On February 9, 2010, COMELEC announced that SysTest Labs of Denver, Colorado has completed its review of the source code and has certified it for use in the upcoming elections.

According to its website (http://www.systest. com/), SysTest Labs, Incorporated is an internationally- accredited “quality assurance and software performance testing company.” Last October 2009, COMELEC, through Resolution No. 8677, awarded SysTest Labs a Php 70 million contract to conduct the testing and certification, including the legally-mandated source code review, of the Automated Election System.

“Source code review is critical because this is the only way the public can be assured that the voting machines to be used in May can be trusted—meaning they are accurately counting the actual votes cast by voters,” explained Tinio. He explained that the source code refers to the human-readable instructions to be executed by the electroniccounting machines that will be used to count votes in the upcoming elections.

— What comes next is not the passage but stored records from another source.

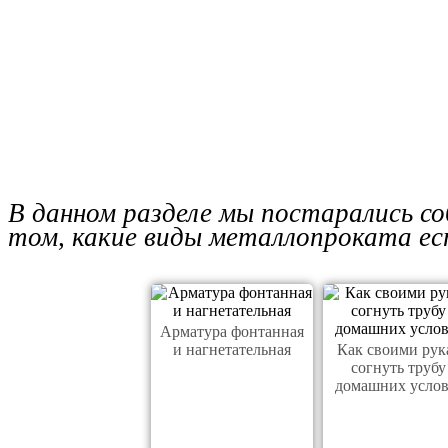
В данном разделе мы постарались со
том, какие виды металлопроката ест
Арматура фонтанная
и нагнетательная
Как своими рук
согнуть трубу
домашних усло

Tinio cited Section 12 of Republic Act 9369, the poll automation law, which requires the COMELEC to make the source code of the computer programs to be used in the May 2010 elections to be made available to the public for review. Section 14 states: “Once an AES technology is selected for implementation, the Commission shall promptly make the source code of that technology available and open to any interested political party or groups which may conduct their own review thereof.”

However, the COMELEC is under heavy fire for restricting access to the software source code to be used by Smartmatic-TIM. Smartmatic is the Venezuelan firm contracted by COMELEC to implement poll automation. “Instead of making the source code available to any interested party for review, COMELEC chose to engage SysTest Labs as an independent, third party reviewer, who will have complete and exclusive access to Smartmatic’s source code. This is a blatant violation of the law,” said Tinio. “What makes it worse is that the firm chosen by COMELEC has a tainted track record as a reviewer of automated election systems.”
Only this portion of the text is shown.